According to the principle of polarized skylight imaging, the CMOS of BPINS can only perceive the total intensity of the Stokes vector of skylight. From equation (2), the general equation for the total intensity received by the CMOS imaging plane can be written as follows:

{\tilde{I}}_{θ} = \frac{τ_{1}^{2} + τ_{2}^{2}}{4} (\tilde{I} (1 + ρ \cos 2 (θ + δ θ - β)) + \tilde{Q} (ρ + \cos 2 (θ + δ θ - β)) + \tilde{U} \sin 2 (θ + δ θ - β) \cdot \sqrt{1 - ρ^{2}})

(12)

Taking

θ = 0^{\circ}, 45^{\circ}, 90^{\circ}

into equation (12), I, Q, U can be solved as follows:

{\begin{matrix} \tilde{I} = - \frac{2}{(ρ^{2} - 1) (τ_{1}^{2} + τ_{2}^{2})} ({\tilde{I}}_{0} (1 - ρ (\cos 2 (δ θ + β) + \sin 2 (δ θ + β))) + {\tilde{I}}_{90} (1 + ρ (\cos 2 (δ θ + β) + \sin 2 (δ θ + β))) - 2 {\tilde{I}}_{45} ρ \sin 2 (δ θ + β)) \\ \tilde{Q} = \frac{2}{(ρ^{2} - 1) (τ_{1}^{2} + τ_{2}^{2})} ({\tilde{I}}_{0} (\sin 2 (δ θ + β) - \cos 2 (δ θ + β) + ρ) + {\tilde{I}}_{90} (\cos 2 (δ θ + β) + \sin 2 (δ θ + β) + ρ) - 2 {\tilde{I}}_{45} \sin 2 (δ θ + β)) \\ \tilde{U} = - \frac{2}{\sqrt{1 - ρ^{2}} (τ_{1}^{2} + τ_{2}^{2})} ({\tilde{I}}_{0} (\cos 2 (δ θ + β) + \sin 2 (δ θ + β)) + {\tilde{I}}_{90} (\cos 2 (δ θ + β) - \sin 2 (δ θ + β)) - 2 {\tilde{I}}_{45} \cos 2 (δ θ + β)) \end{matrix}

(13)

Based on the definition of the angle of E-vector and the degree of linear polarization of skylight, the polarimetric parameters of BPINS can be obtained as:

{\begin{matrix} \tan 2 \tilde{φ} = \frac{\tilde{U}}{\tilde{Q}} \\ \tilde{d} = \frac{\sqrt{{\tilde{U}}^{2} + {\tilde{Q}}^{2}}}{\tilde{I}} \end{matrix}

(14)

The measurement model of BPINS with measurement error can be written as a function expressed as:

{\begin{matrix} \tilde{φ} = f (I_{θ}, β, θ, ρ) \\ \tilde{d} = g (I_{θ}, β, θ, ρ) \end{matrix}

(15)

3. Performance Analysis Method for Generating Sunlight Using Rayleigh scattering

As seen in section 2, outdoor polarized skylight is produced by the scattering of direct sunlight through the atmosphere. It is not possible to fully generate polarized skylight indoors, but we can obtain outdoor polarized skylight by using the sky Rayleigh scattering model and the polarization imaging principle. In this section, the outdoor polarized skylights were numerically simulated for known incident light, and then we analyzed the extent to which each error source affects the measurement performance of BPINS.
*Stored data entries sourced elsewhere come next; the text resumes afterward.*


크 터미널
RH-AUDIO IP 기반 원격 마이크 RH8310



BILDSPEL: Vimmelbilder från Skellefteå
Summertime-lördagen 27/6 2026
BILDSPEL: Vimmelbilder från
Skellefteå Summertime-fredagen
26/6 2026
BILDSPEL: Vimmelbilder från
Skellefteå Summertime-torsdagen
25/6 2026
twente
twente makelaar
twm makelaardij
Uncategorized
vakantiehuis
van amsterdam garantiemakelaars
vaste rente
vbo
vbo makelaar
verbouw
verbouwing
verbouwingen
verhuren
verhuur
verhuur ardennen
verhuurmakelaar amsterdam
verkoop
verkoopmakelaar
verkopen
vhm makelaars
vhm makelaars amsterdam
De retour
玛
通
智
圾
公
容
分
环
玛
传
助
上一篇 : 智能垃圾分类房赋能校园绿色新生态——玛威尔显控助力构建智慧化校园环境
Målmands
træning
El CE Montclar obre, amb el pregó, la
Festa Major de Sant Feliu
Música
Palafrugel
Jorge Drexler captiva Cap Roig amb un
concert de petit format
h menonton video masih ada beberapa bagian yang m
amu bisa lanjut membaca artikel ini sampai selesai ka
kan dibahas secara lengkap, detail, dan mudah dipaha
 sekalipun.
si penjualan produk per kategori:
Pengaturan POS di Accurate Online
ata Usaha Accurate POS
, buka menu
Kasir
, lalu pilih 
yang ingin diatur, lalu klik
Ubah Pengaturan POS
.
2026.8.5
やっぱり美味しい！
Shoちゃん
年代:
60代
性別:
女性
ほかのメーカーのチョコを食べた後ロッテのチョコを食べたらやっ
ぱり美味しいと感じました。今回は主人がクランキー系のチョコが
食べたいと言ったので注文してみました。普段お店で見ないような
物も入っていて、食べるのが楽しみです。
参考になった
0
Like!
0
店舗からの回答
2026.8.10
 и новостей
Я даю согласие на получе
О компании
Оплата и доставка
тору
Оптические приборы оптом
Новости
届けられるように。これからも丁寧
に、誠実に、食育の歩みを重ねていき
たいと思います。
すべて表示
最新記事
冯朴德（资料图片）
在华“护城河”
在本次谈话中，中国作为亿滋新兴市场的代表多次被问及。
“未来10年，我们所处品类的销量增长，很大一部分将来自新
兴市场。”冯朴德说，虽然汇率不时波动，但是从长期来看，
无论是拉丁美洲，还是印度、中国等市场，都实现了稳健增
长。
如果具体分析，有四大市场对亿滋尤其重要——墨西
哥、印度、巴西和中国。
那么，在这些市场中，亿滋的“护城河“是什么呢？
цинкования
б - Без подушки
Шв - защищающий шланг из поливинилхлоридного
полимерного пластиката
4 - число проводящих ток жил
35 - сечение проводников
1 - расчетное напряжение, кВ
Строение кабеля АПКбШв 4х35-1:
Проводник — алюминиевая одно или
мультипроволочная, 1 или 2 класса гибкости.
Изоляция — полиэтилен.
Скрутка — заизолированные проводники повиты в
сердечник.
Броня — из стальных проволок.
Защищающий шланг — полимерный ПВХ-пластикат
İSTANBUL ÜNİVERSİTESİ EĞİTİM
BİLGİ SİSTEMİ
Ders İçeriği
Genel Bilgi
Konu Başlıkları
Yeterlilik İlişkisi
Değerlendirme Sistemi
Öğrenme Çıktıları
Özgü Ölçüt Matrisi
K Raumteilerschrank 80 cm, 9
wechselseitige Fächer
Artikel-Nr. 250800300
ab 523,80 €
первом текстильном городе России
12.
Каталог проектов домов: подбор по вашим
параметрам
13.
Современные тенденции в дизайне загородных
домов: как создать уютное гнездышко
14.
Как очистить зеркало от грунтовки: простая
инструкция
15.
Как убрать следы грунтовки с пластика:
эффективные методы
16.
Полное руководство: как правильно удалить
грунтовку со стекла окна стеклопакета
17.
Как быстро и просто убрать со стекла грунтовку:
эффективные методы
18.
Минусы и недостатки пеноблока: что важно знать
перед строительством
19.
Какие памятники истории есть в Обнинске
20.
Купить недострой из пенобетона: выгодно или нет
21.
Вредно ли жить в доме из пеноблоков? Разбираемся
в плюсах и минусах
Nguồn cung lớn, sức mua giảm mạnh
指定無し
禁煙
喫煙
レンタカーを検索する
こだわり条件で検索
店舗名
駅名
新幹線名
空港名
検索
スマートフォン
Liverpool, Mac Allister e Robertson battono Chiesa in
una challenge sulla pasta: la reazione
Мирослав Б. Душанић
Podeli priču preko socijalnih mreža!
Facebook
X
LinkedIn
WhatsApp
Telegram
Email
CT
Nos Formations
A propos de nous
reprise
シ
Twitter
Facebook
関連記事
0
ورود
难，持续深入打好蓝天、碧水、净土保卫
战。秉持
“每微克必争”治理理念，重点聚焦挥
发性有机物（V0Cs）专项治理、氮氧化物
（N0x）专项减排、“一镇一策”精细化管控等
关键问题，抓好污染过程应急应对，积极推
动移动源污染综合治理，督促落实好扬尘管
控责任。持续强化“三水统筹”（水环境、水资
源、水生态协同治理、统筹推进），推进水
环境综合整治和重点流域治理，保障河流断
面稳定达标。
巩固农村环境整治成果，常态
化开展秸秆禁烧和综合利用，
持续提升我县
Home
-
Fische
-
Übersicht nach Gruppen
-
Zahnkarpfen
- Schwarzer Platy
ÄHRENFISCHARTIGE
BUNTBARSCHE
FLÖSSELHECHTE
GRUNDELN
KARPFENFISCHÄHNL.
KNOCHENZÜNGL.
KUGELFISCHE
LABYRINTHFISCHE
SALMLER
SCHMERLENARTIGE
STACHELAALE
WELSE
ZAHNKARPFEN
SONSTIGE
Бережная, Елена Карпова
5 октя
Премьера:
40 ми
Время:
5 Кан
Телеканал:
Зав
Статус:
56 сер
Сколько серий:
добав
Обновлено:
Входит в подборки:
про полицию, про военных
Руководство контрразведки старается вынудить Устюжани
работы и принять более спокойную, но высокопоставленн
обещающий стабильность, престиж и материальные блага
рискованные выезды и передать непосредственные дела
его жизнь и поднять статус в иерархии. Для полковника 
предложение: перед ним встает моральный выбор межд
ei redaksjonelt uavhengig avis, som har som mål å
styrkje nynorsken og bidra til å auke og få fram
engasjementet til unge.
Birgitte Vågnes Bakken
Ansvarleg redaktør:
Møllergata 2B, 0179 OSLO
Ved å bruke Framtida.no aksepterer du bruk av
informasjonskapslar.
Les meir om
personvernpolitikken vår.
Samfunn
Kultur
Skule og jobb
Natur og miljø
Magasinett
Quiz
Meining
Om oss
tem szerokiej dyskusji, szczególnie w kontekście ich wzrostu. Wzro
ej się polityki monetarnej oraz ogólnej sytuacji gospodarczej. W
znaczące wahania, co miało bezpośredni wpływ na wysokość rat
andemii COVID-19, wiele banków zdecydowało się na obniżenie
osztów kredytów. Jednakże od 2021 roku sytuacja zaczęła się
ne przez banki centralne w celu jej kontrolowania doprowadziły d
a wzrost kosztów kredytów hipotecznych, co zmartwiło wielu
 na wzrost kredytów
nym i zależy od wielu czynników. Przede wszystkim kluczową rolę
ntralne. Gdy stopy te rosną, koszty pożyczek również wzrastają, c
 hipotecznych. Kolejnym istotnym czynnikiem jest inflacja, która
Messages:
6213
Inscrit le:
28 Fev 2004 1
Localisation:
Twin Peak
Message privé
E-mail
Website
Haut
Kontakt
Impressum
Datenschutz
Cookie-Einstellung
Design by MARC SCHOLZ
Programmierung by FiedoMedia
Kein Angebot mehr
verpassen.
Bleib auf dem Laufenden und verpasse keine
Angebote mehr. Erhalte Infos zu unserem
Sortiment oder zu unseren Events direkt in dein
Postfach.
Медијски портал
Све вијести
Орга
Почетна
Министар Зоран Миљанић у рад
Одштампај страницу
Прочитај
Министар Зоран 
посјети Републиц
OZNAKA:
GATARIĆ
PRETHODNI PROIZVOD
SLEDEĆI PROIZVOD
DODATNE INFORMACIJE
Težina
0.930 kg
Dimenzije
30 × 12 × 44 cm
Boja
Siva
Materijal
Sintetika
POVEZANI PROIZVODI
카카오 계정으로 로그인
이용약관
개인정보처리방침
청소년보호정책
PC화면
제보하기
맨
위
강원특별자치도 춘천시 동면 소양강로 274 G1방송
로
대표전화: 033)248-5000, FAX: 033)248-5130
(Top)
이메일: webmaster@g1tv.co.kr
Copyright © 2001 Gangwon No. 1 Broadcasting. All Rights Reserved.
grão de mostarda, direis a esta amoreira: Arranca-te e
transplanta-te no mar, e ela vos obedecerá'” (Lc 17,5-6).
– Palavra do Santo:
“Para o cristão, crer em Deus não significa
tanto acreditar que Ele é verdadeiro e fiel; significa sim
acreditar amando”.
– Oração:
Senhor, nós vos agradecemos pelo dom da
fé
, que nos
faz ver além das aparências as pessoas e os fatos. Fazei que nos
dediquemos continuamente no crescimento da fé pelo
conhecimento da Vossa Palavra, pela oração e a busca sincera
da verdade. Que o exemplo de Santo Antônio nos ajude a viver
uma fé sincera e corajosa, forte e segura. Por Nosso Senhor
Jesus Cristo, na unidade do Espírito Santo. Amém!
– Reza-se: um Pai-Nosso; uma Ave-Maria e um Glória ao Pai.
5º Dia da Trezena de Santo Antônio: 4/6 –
Once the solar position is known in the local geographical coordinate system, the skylight polarization distribution pattern can be established. To truly simulate the polarized skylight field at a certain time on a certain day, numerical simulations are performed at a solar altitude angle of 5° and a solar azimuth angle between 10° and 80° to obtain the skylight polarization pattern formed at different positions of the sun. The true values of the angle of E-vector (AoE) image and the degree of linear polarization (DoLP) image can be obtained by the Rayleigh scattering model. The two parameters of the AoE and DoLP can be used to characterize the polarization state of each beam of polarized skylight by Poincare sphere. Any point on the equator of the Poincare sphere represents completely linearly polarized light in different directions. Since the polarized skylight is partially linearly polarized light, its maximum DoLP should be less than 1. According to the conversion relation between the Poincare sphere and the Stokes vector, we can get the Stokes vector of each beam of polarized skylight, and thus obtain the known polarization state of the skylight.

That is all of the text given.